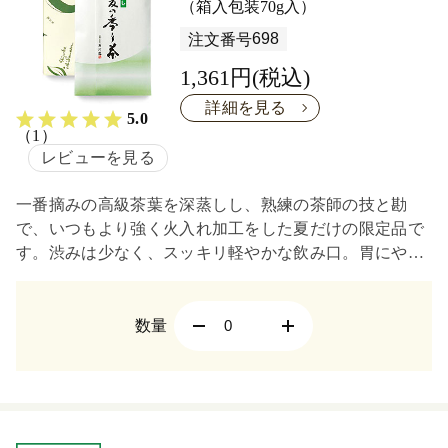
（箱入包装70g入）
698
中蒸茶
注文番号
1,361円(税込)
季節のお茶
詳細を見る
5.0
（1）
レビューを見る
一番摘みの高級茶葉を深蒸しし、熟練の茶師の技と勘
で、いつもより強く火入れ加工をした夏だけの限定品で
す。渋みは少なく、スッキリ軽やかな飲み口。胃にやさ
しいから何杯でもOK。
数量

--- TASK GOAL ---
Will you restate every entry word for word and omit the images?

--- TASK RESULT ---
（箱入包装70g入）
698
中蒸茶
注文番号
1,361円(税込)
季節のお茶
詳細を見る
5.0
（1）
レビューを見る
一番摘みの高級茶葉を深蒸しし、熟練の茶師の技と勘
で、いつもより強く火入れ加工をした夏だけの限定品で
す。渋みは少なく、スッキリ軽やかな飲み口。胃にやさ
しいから何杯でもOK。
数量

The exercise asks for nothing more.